Copiapó, Bolivien, 21.08.2002 (34131 Kilometer)
Bis zum Morgen haben die Schmerzen etwas nachgelassen. Das Sehfeld ist noch immer eingeengt, doch auch das scheint sich leicht gebessert zu haben.
Bereits eine Stunde nach Sonnenaufgang treffen Geländefahrzeuge mit der ersten Touristengruppe auf der Isla Incahuasi ein. Eine gute Gelegenheit, noch einmal die ortskundigen Führer zur Richtung nach Llica zu befragen, meinem Tagesziel am Nordwestufer des Salars. Gestern gab es dazu unterschiedliche Auskünfte.
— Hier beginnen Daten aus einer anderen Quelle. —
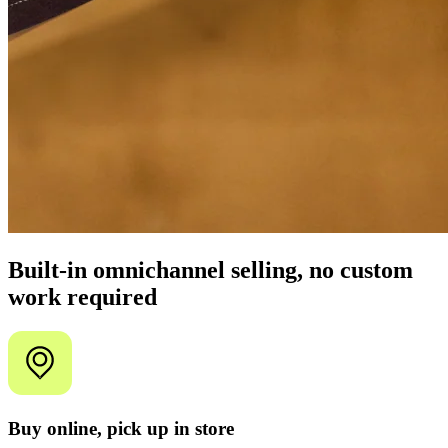
Built-in omnichannel selling, no custom
work required
Buy online, pick up in store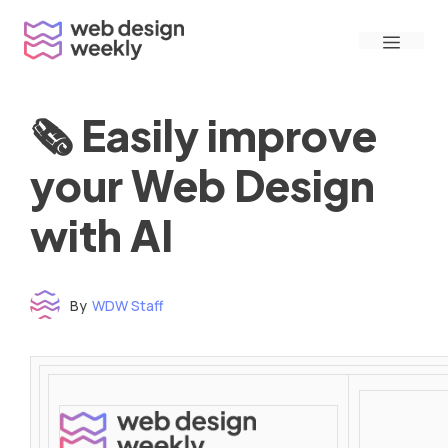
Skip
Menu
to
content
🗞 Easily improve
your Web Design
with AI
By
WDW Staff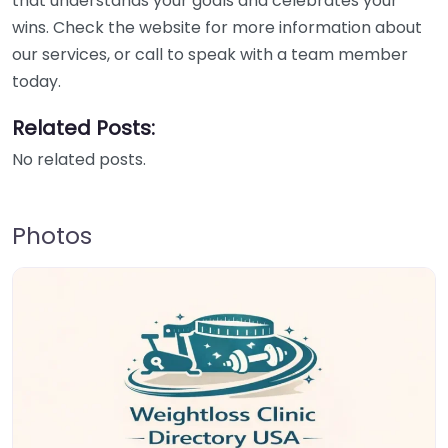
that understands your goals and celebrates your
wins. Check the website for more information about
our services, or call to speak with a team member
today.
Related Posts:
No related posts.
Photos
Ein Guide wies knapp rechts an der Nachbarinsel vorbei auf einen markanten Berg in der Ferne. Der zweite Befragte, der Fahrer eines bolivianischen Fernsehteams, deutete 30 Grad weiter nach rechts in die Nähe des Vulkans Tunupa. Er machte allerdings bei seinen Erklärungen einen etwas unsicheren Eindruck und schien in dieser Gegend nicht zu Hause zu sein. Die jetzt anwesenden Tourenführer bestätigen denn auch die erste Richtungsangabe, die mir gestern bereits plausibler erschien.

"Das Ufer liegt 60 Kilometer entfernt", ergänzt einer. "Dann sind es noch einmal 25 Kilometer bis nach Llica. Kurz vor dem Rand des Salars laufen viele Spuren aus allen Richtungen zusammen auf einen befestigten Damm zu. Man kann nämlich nicht überall ans Ufer, weil es sehr schlammig ist." - Nur 85 Kilometer. Das wird ein leichter Tag.